On peut considérer que l'avenir de Jean Bart précisément est flou jusqu'au vertige. Au moment de s'atteler à son prochain disque, il lui a plu de croire qu'un professionnel de la profession s'intéresserait à son travail "par curiosité et dans les normes de l'honnêteté". Ce type-là n'a toujours pas donné signe de vie. Jean Bart qui se sait convoité, a préféré changer de philosophie : "Dorénavant, j'agirai comme un peintre avec ses tableaux : je vendrai mes albums à la plus offrante des maisons de disques. Je me fiche de savoir quel profit elle pourra ensuite en tirer. Pour moi, le principal est de trouver les moyens de continuer et vivre décemment."

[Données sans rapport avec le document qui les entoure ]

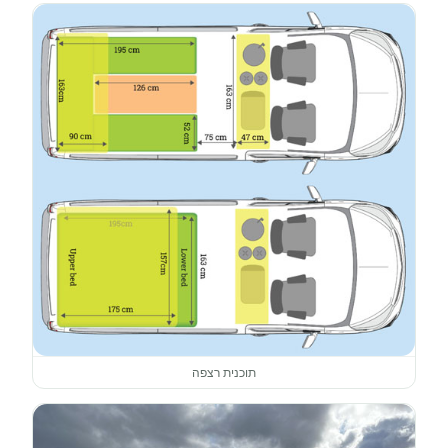
תוכנית רצפה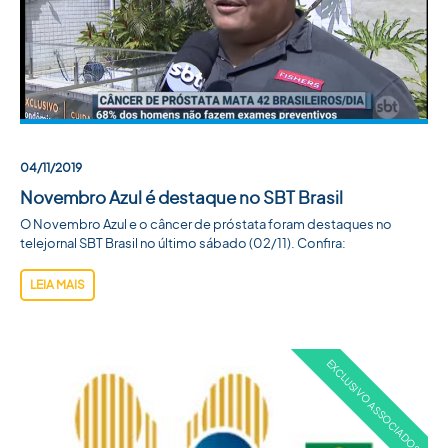
04/11/2019
Novembro Azul é destaque no SBT Brasil
O Novembro Azul e o câncer de próstata foram destaques no
telejornal SBT Brasil no último sábado (02/11). Confira:
LEIA MAIS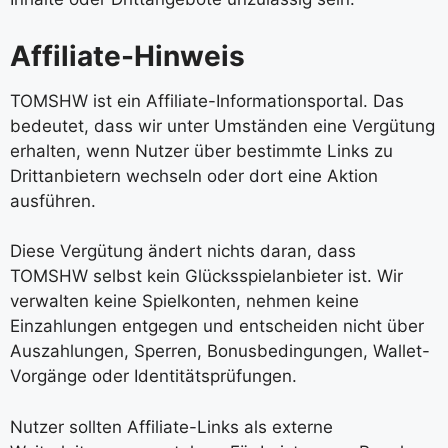
Affiliate-Hinweis
TOMSHW ist ein Affiliate-Informationsportal. Das
bedeutet, dass wir unter Umständen eine Vergütung
erhalten, wenn Nutzer über bestimmte Links zu
Drittanbietern wechseln oder dort eine Aktion
ausführen.
Diese Vergütung ändert nichts daran, dass
TOMSHW selbst kein Glücksspielanbieter ist. Wir
verwalten keine Spielkonten, nehmen keine
Einzahlungen entgegen und entscheiden nicht über
Auszahlungen, Sperren, Bonusbedingungen, Wallet-
Vorgänge oder Identitätsprüfungen.
Nutzer sollten Affiliate-Links als externe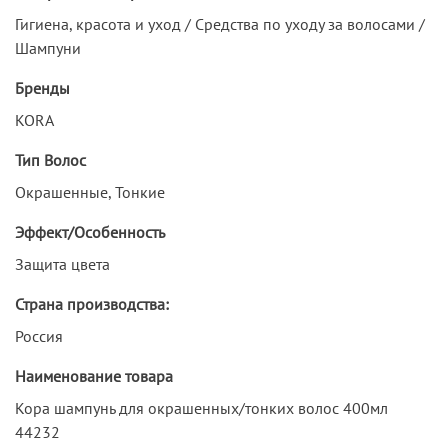
Гигиена, красота и уход / Средства по уходу за волосами /
Шампуни
Бренды
KORA
Тип Волос
Окрашенные, Тонкие
Эффект/Особенность
Защита цвета
Страна производства:
Россия
Наименование товара
Кора шампунь для окрашенных/тонких волос 400мл
44232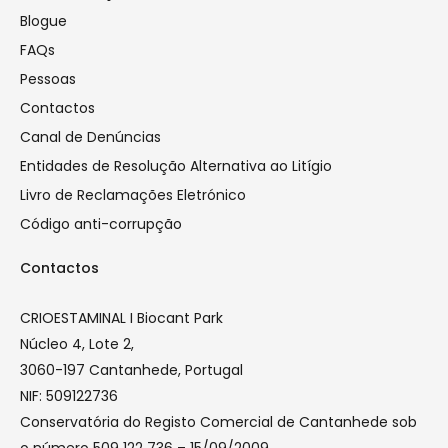
Blogue
FAQs
Pessoas
Contactos
Canal de Denúncias
Entidades de Resolução Alternativa ao Litígio
Livro de Reclamações Eletrónico
Código anti-corrupção
Contactos
CRIOESTAMINAL I Biocant Park
Núcleo 4, Lote 2,
3060-197 Cantanhede, Portugal
NIF: 509122736
Conservatória do Registo Comercial de Cantanhede sob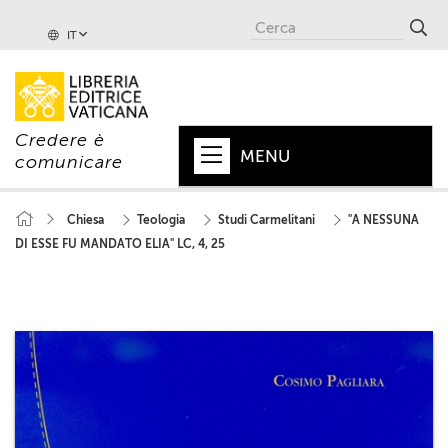
IT
Credere è
MENU
comunicare
HOME
Chiesa
Teologia
Studi Carmelitani
"A NESSUNA
DI ESSE FU MANDATO ELIA" LC, 4, 25
+
PAPA
+
VATICANO
+
CHIESA
+
MONDO
+
COLLANE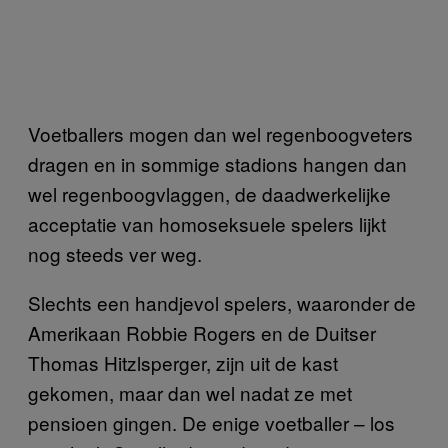
Voetballers mogen dan wel regenboogveters
dragen en in sommige stadions hangen dan
wel regenboogvlaggen, de daadwerkelijke
acceptatie van homoseksuele spelers lijkt
nog steeds ver weg.
Slechts een handjevol spelers, waaronder de
Amerikaan Robbie Rogers en de Duitser
Thomas Hitzlsperger, zijn uit de kast
gekomen, maar dan wel nadat ze met
pensioen gingen. De enige voetballer – los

Entre-temps, il aura appris à découvrir le langage changeant des maisons de disques, le mauvais visage des concessions, la vilaine tristesse des journées d'attentes. Autant de facteurs qui auraient pu le pousser à se saborder, par impuissance, par découragement- "Pour la première fois, ce pseudonyme pioché dans le dictionnaire aurait enfin pris tout son sens."
Comme si cette détermination, trop forte, trop juste, contenait les termes de son autodestruction. On aura beau contempler la pureté épanouie de cette vie d'artiste, on se dit qu'elle n'aura jamais autant semblé en péril.